This appears to be an extremely low hanging fruit that has the potential of materially improving the 43-101 economics of Lamaque (even though Lamaque is already looking very good).

I do hope they come up with short-term funding over the next couple of weeks, as I can see it being a great enabler.

Anonymous said...

I hope so to, just some interest rate as the only negative part of it, but we don't need any dilution in that way+that we feel much more secure. Also i hope they will not dilute much to get SJ going, it's better to wait a while and later ramp it up with money from the Lamaque production, and in the meanwhile do some more exploration at the site.
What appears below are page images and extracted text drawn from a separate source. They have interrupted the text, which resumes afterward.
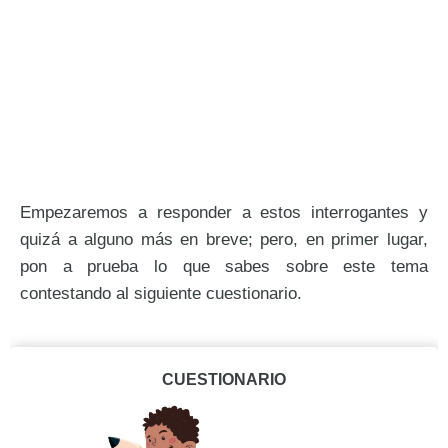
Empezaremos a responder a estos interrogantes y
quizá a alguno más en breve; pero, en primer lugar,
pon a prueba lo que sabes sobre este tema
contestando al siguiente cuestionario.
CUESTIONARIO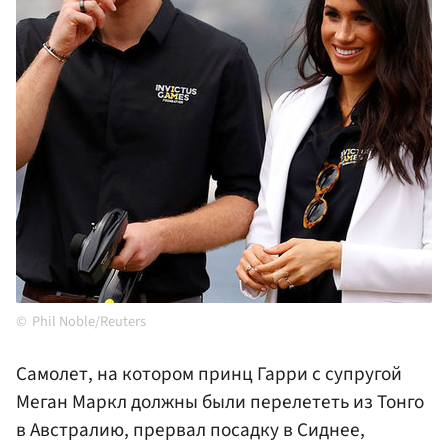
Phil Noble/Reuters
Самолет, на котором принц Гарри с супругой
Меган Маркл должны были перелететь из Тонго
в Австралию, прервал посадку в Сиднее,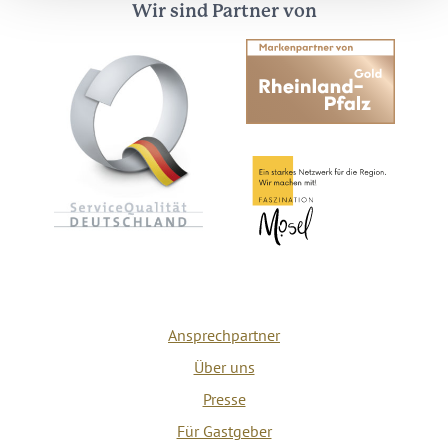
Wir sind Partner von
Ansprechpartner
Über uns
Presse
Für Gastgeber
They also have the trucks left and why don't they sell them when Rosario and is out of the book? It might be the case that they need them for mining the west plug( i sure don't know..)? Now when Rosario and Shauindo is out of the way i think and hope that the managment manage to hold the O/S below 200 milion. We have about 169right now, and it's only a million or a few million below .50, and some milions at .75. So it seems like we might say we have 175M fully diluted or so in a practical sense(more in reality) and also some money to bring into the bank account this way. If we need to do more PP's it should prefferaly be about something that can contribute in value to the companies assets.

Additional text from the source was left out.